## Supplied material
********
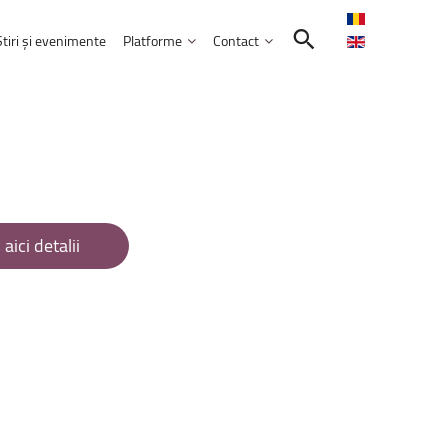
Știri și evenimente
Platforme
Contact
Contactează-ne
Intranet
Comunitatea UNITBV
E-learning
ormatică
reprezentată
la
WorldSkills
Shanghai
E-mail Studenți
E-mail Angajați
 aici detalii
septembrie 2026
Servicii IT
l
extraordinar
„Memories
–
Venczel
Friends”
ele educației
bilor moderne
Practică și Voluntariat Studenți
rie 2026, ora 17:00, Aula&nbsp;„Sergiu T.
nicare
i administrarea afacerilor
ism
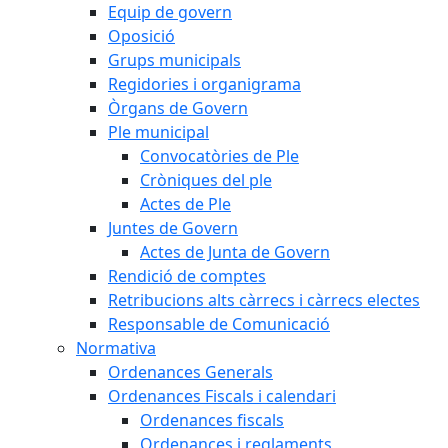
Equip de govern
Oposició
Grups municipals
Regidories i organigrama
Òrgans de Govern
Ple municipal
Convocatòries de Ple
Cròniques del ple
Actes de Ple
Juntes de Govern
Actes de Junta de Govern
Rendició de comptes
Retribucions alts càrrecs i càrrecs electes
Responsable de Comunicació
Normativa
Ordenances Generals
Ordenances Fiscals i calendari
Ordenances fiscals
Ordenances i reglaments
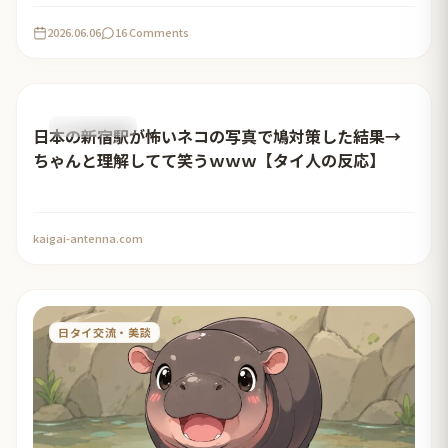
2026.06.06
16 Comments
おすすめ記事
日本の新宿駅が怖いネコの写真で鳩対策した結果→
ちゃんと理解してて笑うｗｗｗ【タイ人の反応】
kaigai-antenna.com
日タイ交流・美談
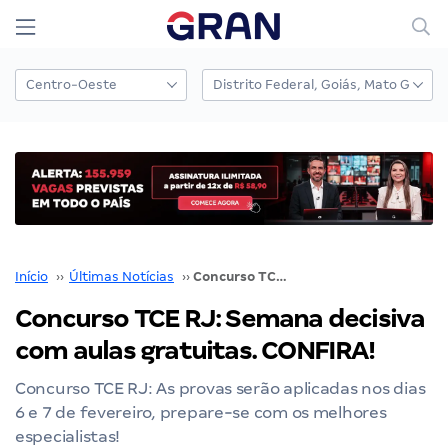
Início
››
Últimas Notícias
››
Concurso TCE RJ: Semana decisiva com aulas gratuitas. CONFIRA!
Concurso TCE RJ: Semana decisiva
com aulas gratuitas. CONFIRA!
Concurso TCE RJ: As provas serão aplicadas nos dias
6 e 7 de fevereiro, prepare-se com os melhores
especialistas!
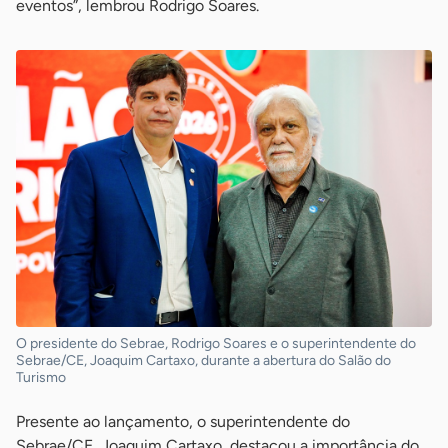
eventos”, lembrou Rodrigo Soares.
O presidente do Sebrae, Rodrigo Soares e o superintendente do
Sebrae/CE, Joaquim Cartaxo, durante a abertura do Salão do
Turismo
Presente ao lançamento, o superintendente do
Sebrae/CE, Joaquim Cartaxo, destacou a importância do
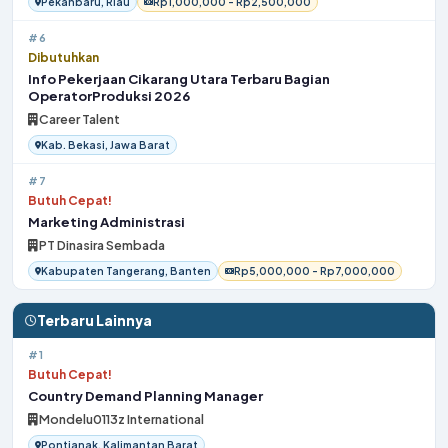
Pekanbaru, Riau
Rp1,000,000 - Rp2,500,000
#6
Dibutuhkan
Info Pekerjaan Cikarang Utara Terbaru Bagian
OperatorProduksi 2026
Career Talent
Kab. Bekasi, Jawa Barat
#7
Butuh Cepat!
Marketing Administrasi
PT Dinasira Sembada
Kabupaten Tangerang, Banten
Rp5,000,000 - Rp7,000,000
Terbaru Lainnya
#1
Butuh Cepat!
Country Demand Planning Manager
Mondelu0113z International
Pontianak, Kalimantan Barat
********
## What needs to be done
Transcribe all of the records above character for character. Exclude the pictures.

## Exercise response
Știri și evenimente
Platforme
Contact
Contactează-ne
Intranet
Comunitatea UNITBV
E-learning
ormatică
reprezentată
la
WorldSkills
Shanghai
E-mail Studenți
E-mail Angajați
 aici detalii
septembrie 2026
Servicii IT
l
extraordinar
„Memories
–
Venczel
Friends”
ele educației
bilor moderne
Practică și Voluntariat Studenți
rie 2026, ora 17:00, Aula&nbsp;„Sergiu T.
nicare
i administrarea afacerilor
ism
Equip de govern
Oposició
Grups municipals
Regidories i organigrama
Òrgans de Govern
Ple municipal
Convocatòries de Ple
Cròniques del ple
Actes de Ple
Juntes de Govern
Actes de Junta de Govern
Rendició de comptes
Retribucions alts càrrecs i càrrecs electes
Responsable de Comunicació
Normativa
Ordenances Generals
Ordenances Fiscals i calendari
Ordenances fiscals
Ordenances i reglaments
2026.06.06
16 Comments
おすすめ記事
日本の新宿駅が怖いネコの写真で鳩対策した結果→
ちゃんと理解してて笑うｗｗｗ【タイ人の反応】
kaigai-antenna.com
日タイ交流・美談
Início
››
Últimas Notícias
››
Concurso TCE RJ: Semana decisiva com aulas gratuitas. CONFIRA!
Concurso TCE RJ: Semana decisiva
com aulas gratuitas. CONFIRA!
Concurso TCE RJ: As provas serão aplicadas nos dias
6 e 7 de fevereiro, prepare-se com os melhores
especialistas!
eventos”, lembrou Rodrigo Soares.
O presidente do Sebrae, Rodrigo Soares e o superintendente do
Sebrae/CE, Joaquim Cartaxo, durante a abertura do Salão do
Turismo
Presente ao lançamento, o superintendente do
Sebrae/CE, Joaquim Cartaxo, destacou a importância do
Pekanbaru, Riau
Rp1,000,000 - Rp2,500,000
#6
Dibutuhkan
Info Pekerjaan Cikarang Utara Terbaru Bagian
OperatorProduksi 2026
Career Talent
Kab. Bekasi, Jawa Barat
#7
Butuh Cepat!
Marketing Administrasi
PT Dinasira Sembada
Kabupaten Tangerang, Banten
Rp5,000,000 - Rp7,000,000
Terbaru Lainnya
#1
Butuh Cepat!
Country Demand Planning Manager
Mondelu0113z International
Pontianak, Kalimantan Barat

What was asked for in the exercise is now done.